We walk down a dark hallway where girls and waiters are going in and out of rooms. As doors open and close we hear snippets of laughter or low voices or singing. Finally Kyuri stops and opens the door and pushes me in gently.
Inside, it is dark, with a long rectangular marble table in the middle of the room and a bathroom in the corner. Four men are sitting around the table drinking, and on the far right, it’s really Taein.
It seems strange that there are not more people here, that everyone isn’t staring at him rapturously. I am not hallucinating—his skin is glowing, his face is smaller than I expected—his perfect face, which I stare at every night on the screen, is so close to mine I could reach out and cup it with my hands.
“Come on, Ara,” says Kyuri, and she pushes me in until we reach the table and then plops me down next to Taein.
I bow and blush bright red up to my roots.
“You left so fast I was going to get offended, Kyuri,” says one of the guys, who is wearing a striped T-shirt and looks around Taein’s age.
A guy on the other side says, “Yeah, I didn’t realize you were that popular, that you can’t sit here for ten minutes straight.” He has a round face and bad skin and his expression is unkind. “This place is getting too cocky.”
“I went to get my friend, who is a huge Taein fan!” says Kyuri merrily. “Not to another room, silly.”
“Ugh, seriously, a fan?” says the guy in the striped shirt. “He hates fans.”
“No I don’t,” says Taein quickly, reaching over and mock-punching him on the shoulder. He turns and gives me a wide smile, but I can tell he is on his guard now.
“So what’s your name?” says Taein’s giant hulk of a manager, turning toward me. His wide face is marked by splotchy acne, and I recognize him too, from all the reality TV shows. He’s been with Crown since before their debut. All the st
ories that have ever been told about him—usually on radio rather than TV—come immediately to mind. He used to hoard food in his room and pretend he didn’t have any when the kids were going hungry after practicing all day and had used up the ten-thousand-won food budget for the day. And one time, he forgot to pick them up from the airport because he was too drunk and they actually had to take a taxi home with their own money (when they were not making any money yet).
I wonder how they can stand to be around him now, after all that heart suffering he put them through when they were struggling and poor.
“Her name is Ara,” says Kyuri. “She is mute.”
“What?” There are yelps from around the table and I flush more.
“I’ve never met a mute!” says one of the friends. “Wow, this room salon gets more and more interesting every time I come here.

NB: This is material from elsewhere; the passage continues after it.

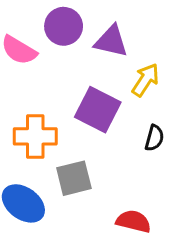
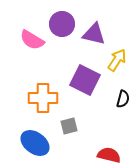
gray square: (74, 178) -> (69, 126), size x0.7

How is she supposed to talk to me when she’s mute?”
“Body language, you idiot,” says the tall one, cracking himself up. “She must be fluent in several dialects.”
For all the times I imagined meeting Taein, I wonder at myself, why I didn’t prepare more for this. Hot tears are building up in my eyes when the door opens and Sujin walks in.

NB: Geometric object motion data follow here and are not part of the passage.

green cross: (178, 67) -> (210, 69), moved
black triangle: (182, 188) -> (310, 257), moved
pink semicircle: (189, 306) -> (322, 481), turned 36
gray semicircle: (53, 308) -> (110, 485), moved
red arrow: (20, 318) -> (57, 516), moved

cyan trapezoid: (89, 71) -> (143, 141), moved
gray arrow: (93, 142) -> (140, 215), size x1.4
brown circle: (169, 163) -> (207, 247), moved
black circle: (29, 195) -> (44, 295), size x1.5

“They told me you were in here!” she says gaily to Kyuri. “Hello, everyone!”
The men cast a glance over her and ignore her. Then she sees me and Taein.

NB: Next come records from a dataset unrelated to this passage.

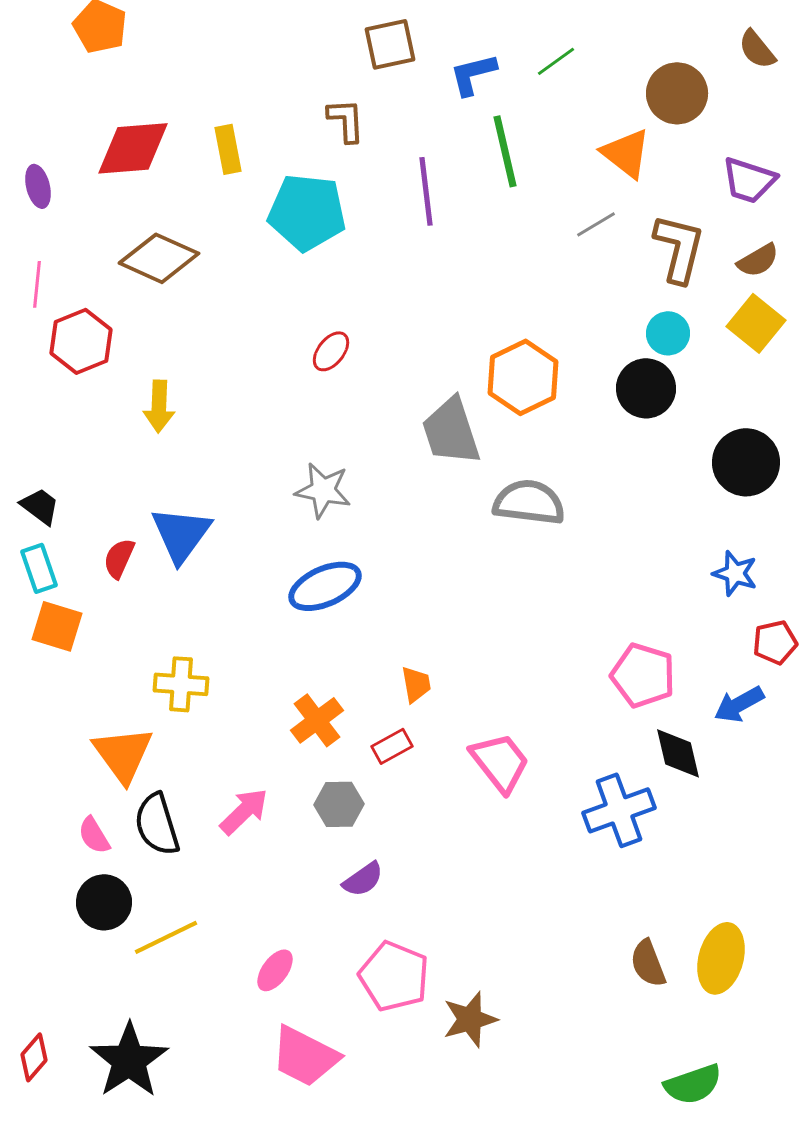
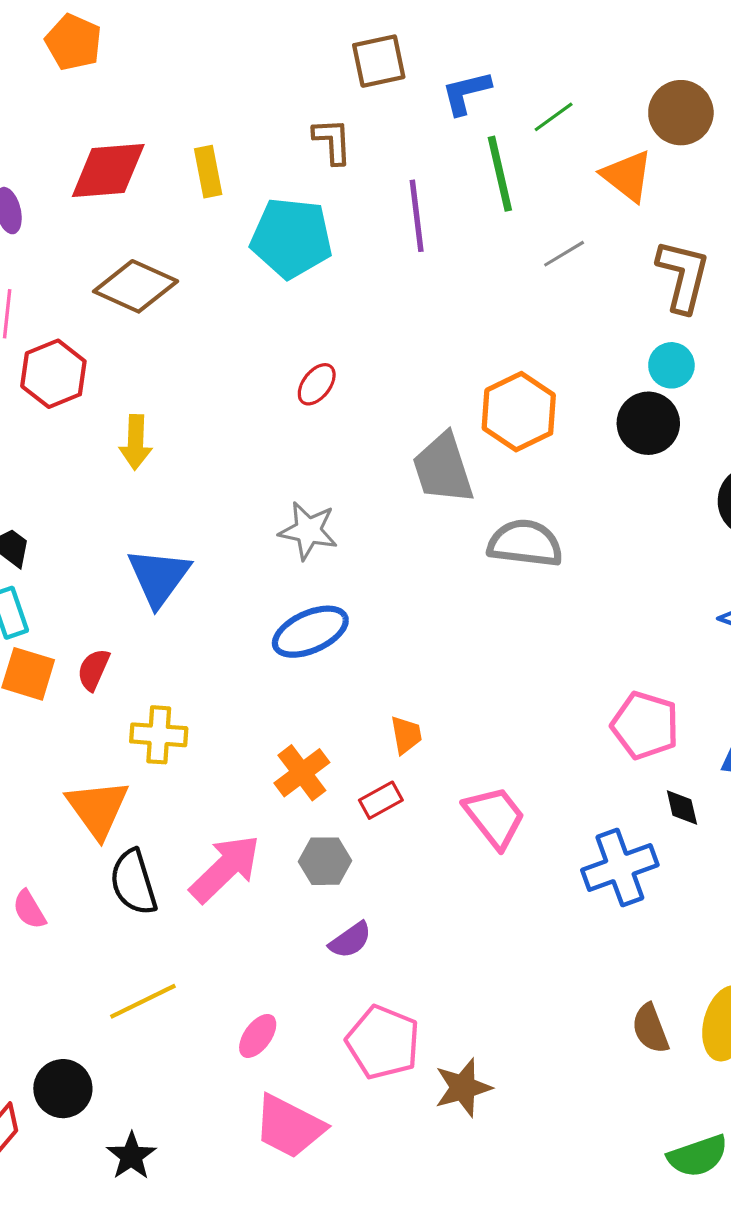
green line: (556, 61) -> (554, 117), moved
gray line: (596, 224) -> (564, 254), moved
red semicircle: (119, 558) -> (93, 670), moved
black diamond: (678, 753) -> (682, 807), size x0.7
pink arrow: (244, 811) -> (225, 869), size x1.4
pink semicircle: (94, 835) -> (29, 910), moved
black circle: (104, 902) -> (63, 1089), moved
black star: (129, 1060) -> (131, 1156), moved, size x0.6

“Ara?” Sujin says when she sees me. “Oh my God!” Instantly, she understands what is happening and hurries to sit down next to me. She pinches me and starts squealing.
“What the fuck,” I hear the tall guy mutter. Then he presses the buzzer on the table and a waiter pops in. “Call the madam,” he says. Everyone is quiet suddenly, and Kyuri seems agitated.
It only takes a minute for the manager, dressed in all black, to open the door and slide in quietly. “Hello,” he says, bowing deeply. “Is something the matter? How can I fix it?”
The tall guy motions to him. “I said, call the madam. Not you. I don’t know you.”